Perché i bambini cinesi e coreani sono primi al mondo in matematica, mentre quelli statunitensi si piazzano solo trentesimi su 65 paesi? Secondo alcuni ricercatori c’entrano i metodi di insegnamento, ma anche differenze linguistiche e sociali. Ne ha parlato il Wall Street Journal. Secondo i professori di Scienze dell’educazione Karen Fuson della Northwestern University e Yeping Li della Texas A&M, il modo in cui alcune lingue come cinese, giapponese, coreano e turco gestiscono i numeri successivi al “dieci” aiuta i bambini a interiorizzare le operazioni aritmetiche sin dalla più tenera età. Queste lingue hanno solo nove termini per descrivere i numeri: “11” si dice “dieci-uno”, “21” è “due-dieci-uno”. Al contrario, in inglese, come in altre lingue (come l’italiano), i numeri successivi al “dieci” sono molto più complicati e, in certi casi, contro-intuitivi. Un bimbo americano deve fare i conti con la differenza tra come si scrive “17” in cifre e come si scrive in lettere. La decina, infatti, scivola dopo il numero sette -“Seven/teen”- e non è immediato in tenera età distinguerlo da “71”.

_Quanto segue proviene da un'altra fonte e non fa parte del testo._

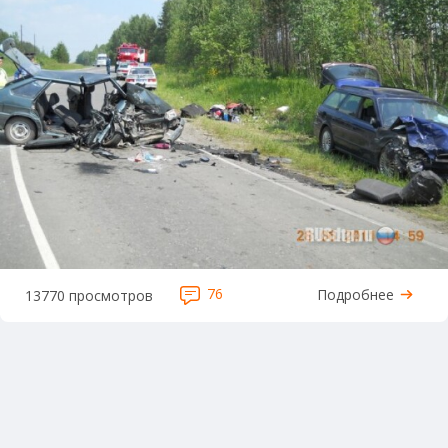
76
Подробнее
13770 просмотров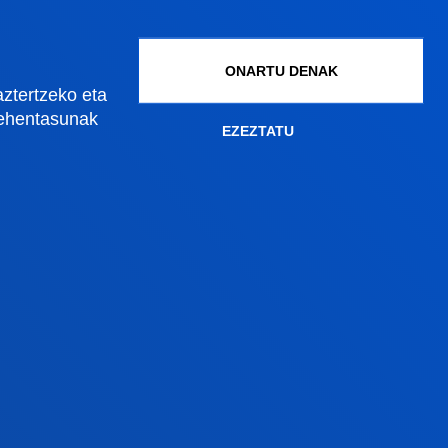
ONARTU DENAK
Madrilgo egoitza
aztertzeko eta
lehentasunak
EZEZTATU
Ezagutu egoitza
+34 915 77 61 89
an
Jarri gurekin harremanetan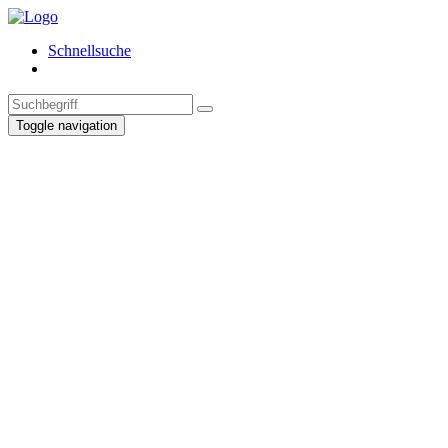
Schnellsuche
Toggle navigation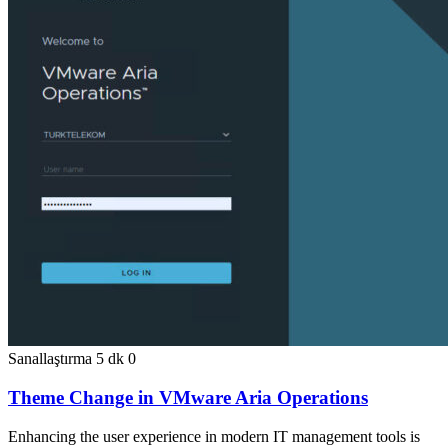
Sanallaştırma
5 dk
0
Theme Change in VMware Aria Operations
Enhancing the user experience in modern IT management tools is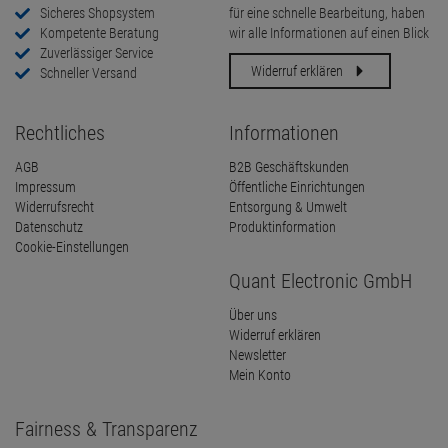
Sicheres Shopsystem
für eine schnelle Bearbeitung, haben
Kompetente Beratung
wir alle Informationen auf einen Blick
Zuverlässiger Service
Widerruf erklären
Schneller Versand
Rechtliches
Informationen
AGB
B2B Geschäftskunden
Impressum
Öffentliche Einrichtungen
Widerrufsrecht
Entsorgung & Umwelt
Datenschutz
Produktinformation
Cookie-Einstellungen
Quant Electronic GmbH
Über uns
Widerruf erklären
Newsletter
Mein Konto
Fairness & Transparenz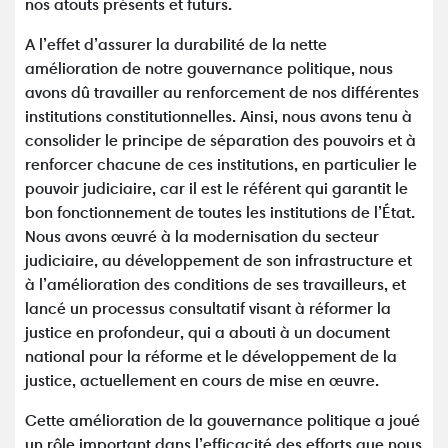
nos atouts présents et futurs.
A l’effet d’assurer la durabilité de la nette
amélioration de notre gouvernance politique, nous
avons dû travailler au renforcement de nos différentes
institutions constitutionnelles. Ainsi, nous avons tenu à
consolider le principe de séparation des pouvoirs et à
renforcer chacune de ces institutions, en particulier le
pouvoir judiciaire, car il est le référent qui garantit le
bon fonctionnement de toutes les institutions de l’État.
Nous avons œuvré à la modernisation du secteur
judiciaire, au développement de son infrastructure et
à l’amélioration des conditions de ses travailleurs, et
lancé un processus consultatif visant à réformer la
justice en profondeur, qui a abouti à un document
national pour la réforme et le développement de la
justice, actuellement en cours de mise en œuvre.
Cette amélioration de la gouvernance politique a joué
un rôle important dans l’efficacité des efforts que nous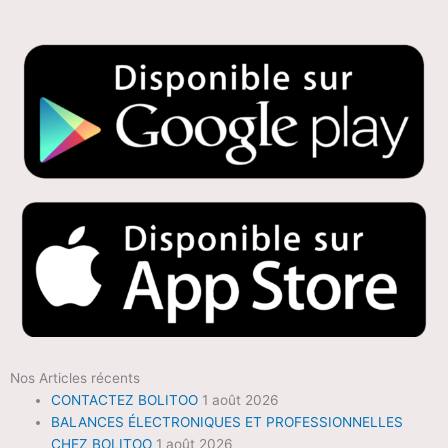
Nos Articles récents
CONTACTEZ BOLITOO
1 août 2026
BALANCES ÉLECTRONIQUES ET PROFESSIONNELLES
CHEZ BOLITOO
1 août 2026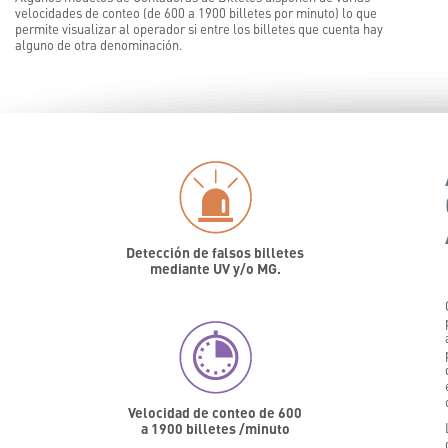
velocidades de conteo (de 600 a 1900 billetes por minuto) lo que
permite visualizar al operador si entre los billetes que cuenta hay
alguno de otra denominación.
Detección de falsos billetes
mediante UV y/o MG.
Velocidad de conteo de 600
a 1900 billetes /minuto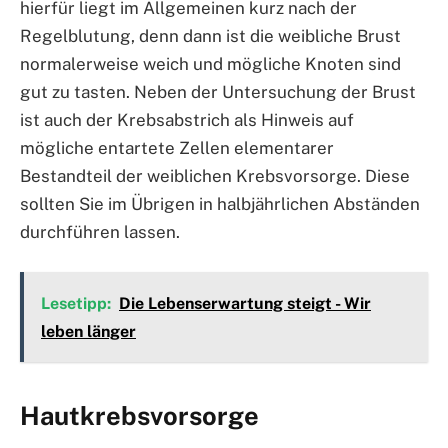
hierfür liegt im Allgemeinen kurz nach der
Regelblutung, denn dann ist die weibliche Brust
normalerweise weich und mögliche Knoten sind
gut zu tasten. Neben der Untersuchung der Brust
ist auch der Krebsabstrich als Hinweis auf
mögliche entartete Zellen elementarer
Bestandteil der weiblichen Krebsvorsorge. Diese
sollten Sie im Übrigen in halbjährlichen Abständen
durchführen lassen.
Lesetipp:
Die Lebenserwartung steigt - Wir
leben länger
Hautkrebsvorsorge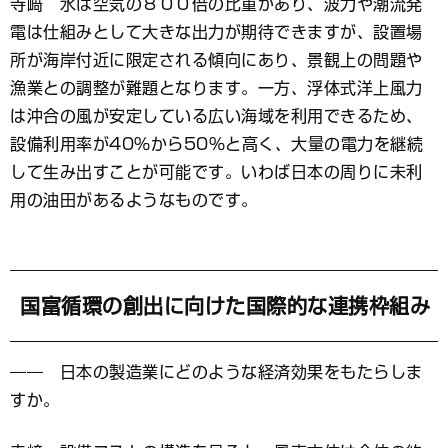
寺﨑 水は空気の８００倍の比重があり、波力や潮流発
電は仕組みとして大きな出力が期待できますが、設置場
所が海岸付近に限定される傾向にあり、景観上の問題や
漁業との調整が難題となります。一方、浮体式洋上風力
は沖合の風が安定している広い海域を利用できるため、
設備利用率が40％から50％と高く、大量の電力を継続
して生み出すことが可能です。いわば日本の周りに未利
用の油田があるようなものです。
国富循環の創出に向けた国際的な連携枠組み
―― 日本の製造業にどのような経済効果をもたらしま
すか。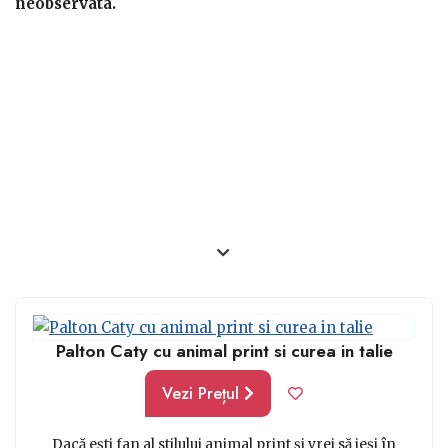
imprimeul destul de des, indiferent de categoria de
neobservata.
haine pe care o preferi, iar mărimile potrivite pot fi
alese corect, grație tabelelor și informațiilor furnizate
de către comercianți.
Palton Caty cu animal print si curea in talie
Vezi Prețul
Dacă ești fan al stilului animal print și vrei să ieși în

A influire positivamente è anche il modo in cui si insegnano le operazioni aritmetiche, tanto che molti insegnanti statunitensi cominciano a utilizzare il metodo del “dieci”.
In Cina, infatti, per sommare 9 e 5 i bambini vengono istruiti a scomporre le cifre e passare dal “dieci”: 9+1 per arrivare a 10, più 4, uguale 14. Sembrano cose da poco, ma partire con questa impostazione dalla più tenera età, secondo i ricercatori, contribuisce in modo determinate a portare in bambino ad avere al liceo abilità matematiche molto superiori dei coetanei di altri paesi.
La differenza non sta soltanto nel linguaggio e nel metodo di insegnamento: secondo i ricercatori della rivista Review of Educational Research, i genitori cinesi dedicano molto più tempo delle controparti statunitensi a far familiarizzare i figli con l’aritmetica, proponendo loro giochi matematici e piccole operazioni utili per la vita quotidiana.